▶ _YOUR ASSIGNMENT_:
Starting at the line that contains "Подробная информация о продукте" and stopping at the line that contains "Atlanterhavet, som ligger", transcribe every line of the material below exactly; pictures stay out.

▶ _INPUT RECORDS_:
··········

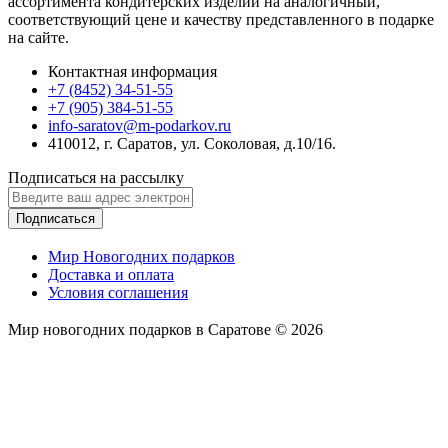
ассортимента кондитерских изделий на аналогичный,
соответствующий цене и качеству представленного в подарке
на сайте.
Контактная информация
+7 (8452) 34-51-55
+7 (905) 384-51-55
info-saratov@m-podarkov.ru
410012, г. Саратов, ул. Соколовая, д.10/16.
Подписаться на рассылку
Подписаться
Мир Новогодних подарков
Доставка и оплата
Условия соглашения
Мир новогодних подарков в Саратове © 2026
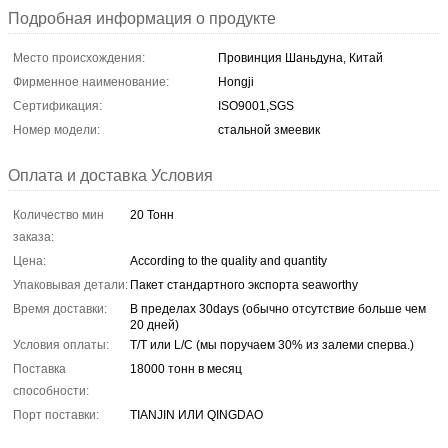
Подробная информация о продукте
Место происхождения:
Провинция Шаньдуна, Китай
Фирменное наименование:
Hongji
Сертификация:
ISO9001,SGS
Номер модели:
стальной змеевик
Оплата и доставка Условия
Количество мин
20 Тонн
заказа:
Цена:
According to the quality and quantity
Упаковывая детали:
Пакет стандартного экспорта seaworthy
Время доставки:
В пределах 30days (обычно отсутствие больше чем
20 дней)
Условия оплаты:
T/T или L/C (мы поручаем 30% из залеми сперва.)
Поставка
18000 тонн в месяц
способности:
Порт поставки:
TIANJIN ИЛИ QINGDAO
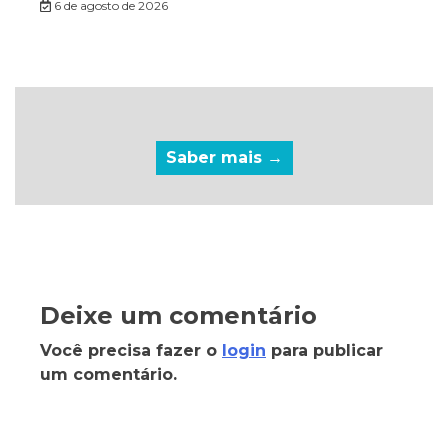
6 de agosto de 2026
Saber mais →
Deixe um comentário
Você precisa fazer o
login
para publicar
um comentário.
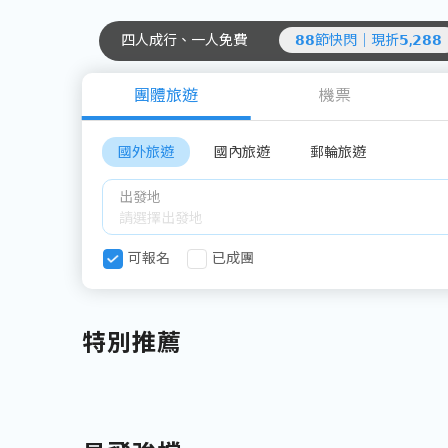
四人成行、一人免費
𝟴𝟴節快閃｜現折𝟱,𝟮𝟴𝟴
團體旅遊
機票
國外旅遊
國內旅遊
郵輪旅遊
出發地
可報名
已成團
特別推薦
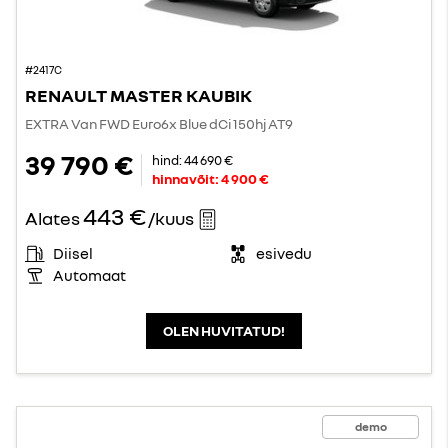
#2417C
RENAULT MASTER KAUBIK
EXTRA Van FWD Euro6x Blue dCi 150hj AT9
39 790 €
hind:
44 690 €
hinnavõit:
4 900 €
443 €
Alates
/kuus
Diisel
esivedu
Automaat
OLEN HUVITATUD!
demo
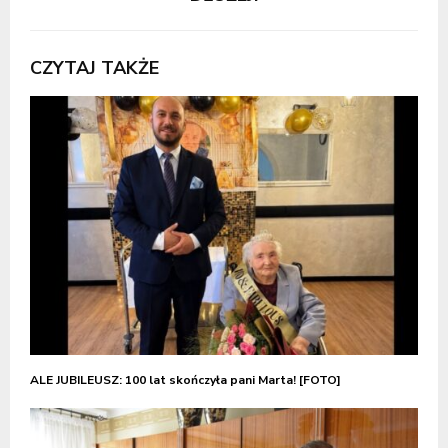
CZYTAJ TAKŻE
ALE JUBILEUSZ: 100 lat skończyła pani Marta! [FOTO]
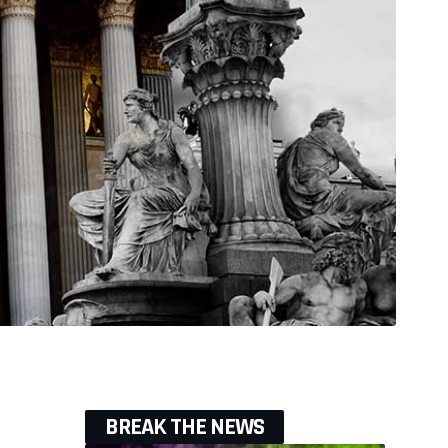
BREAK THE NEWS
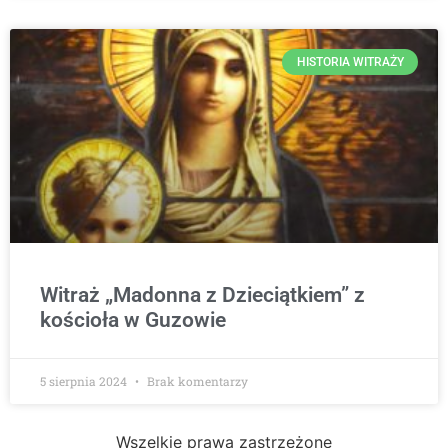
HISTORIA WITRAŻY
Witraż „Madonna z Dzieciątkiem” z
kościoła w Guzowie
5 sierpnia 2024
Brak komentarzy
Wszelkie prawa zastrzeżone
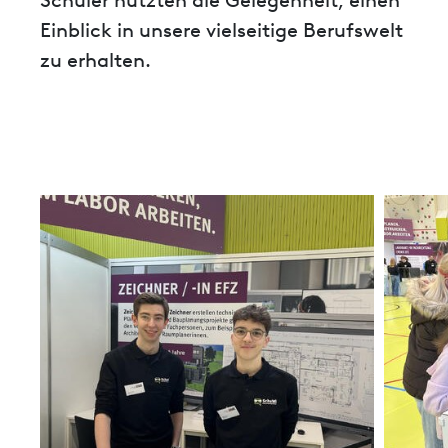
Schüler nutzten die Gelegenheit, einen
Einblick in unsere vielseitige Berufswelt
zu erhalten.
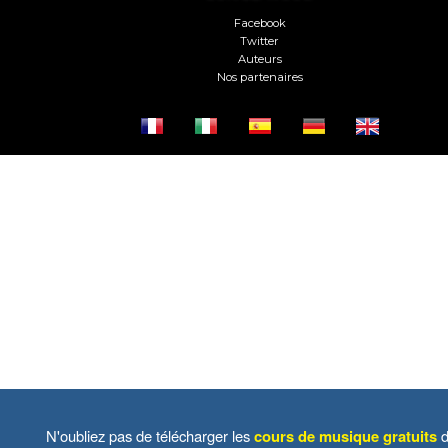
Facebook
Twitter
Auteurs
Nos partenaires
N'oubliez pas de télécharger les
cours de musique gratuits
d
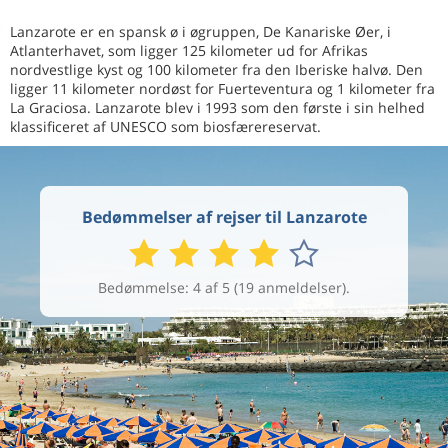
Lanzarote er en spansk ø i øgruppen, De Kanariske Øer, i
Atlanterhavet, som ligger 125 kilometer ud for Afrikas
nordvestlige kyst og 100 kilometer fra den Iberiske halvø. Den
ligger 11 kilometer nordøst for Fuerteventura og 1 kilometer fra
La Graciosa. Lanzarote blev i 1993 som den første i sin helhed
klassificeret af UNESCO som biosfærereservat.
Bedømmelser af rejser til Lanzarote
Bedømmelse: 4 af 5 (19 anmeldelser).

··········

▶ _YOUR SOLUTION_:
Подробная информация о продукте
Место происхождения:
Провинция Шаньдуна, Китай
Фирменное наименование:
Hongji
Сертификация:
ISO9001,SGS
Номер модели:
стальной змеевик
Оплата и доставка Условия
Количество мин
20 Тонн
заказа:
Цена:
According to the quality and quantity
Упаковывая детали:
Пакет стандартного экспорта seaworthy
Время доставки:
В пределах 30days (обычно отсутствие больше чем
20 дней)
Условия оплаты:
T/T или L/C (мы поручаем 30% из залеми сперва.)
Поставка
18000 тонн в месяц
способности:
Порт поставки:
TIANJIN ИЛИ QINGDAO
6 de agosto de 2026
Saber mais →
Deixe um comentário
Você precisa fazer o
login
para publicar
um comentário.
四人成行、一人免費
𝟴𝟴節快閃｜現折𝟱,𝟮𝟴𝟴
團體旅遊
機票
國外旅遊
國內旅遊
郵輪旅遊
出發地
可報名
已成團
特別推薦
#2417C
RENAULT MASTER KAUBIK
EXTRA Van FWD Euro6x Blue dCi 150hj AT9
39 790 €
hind:
44 690 €
hinnavõit:
4 900 €
443 €
Alates
/kuus
Diisel
esivedu
Automaat
OLEN HUVITATUD!
demo
CZYTAJ TAKŻE
ALE JUBILEUSZ: 100 lat skończyła pani Marta! [FOTO]
BREAK THE NEWS
HISTORIA WITRAŻY
Witraż „Madonna z Dzieciątkiem” z
kościoła w Guzowie
5 sierpnia 2024
Brak komentarzy
Wszelkie prawa zastrzeżone
Schüler nutzten die Gelegenheit, einen
Einblick in unsere vielseitige Berufswelt
zu erhalten.
Facebook
Twitter
Auteurs
Nos partenaires
N'oubliez pas de télécharger les
cours de musique gratuits
d
Lanzarote er en spansk ø i øgruppen, De Kanariske Øer, i
Atlanterhavet, som ligger 125 kilometer ud for Afrikas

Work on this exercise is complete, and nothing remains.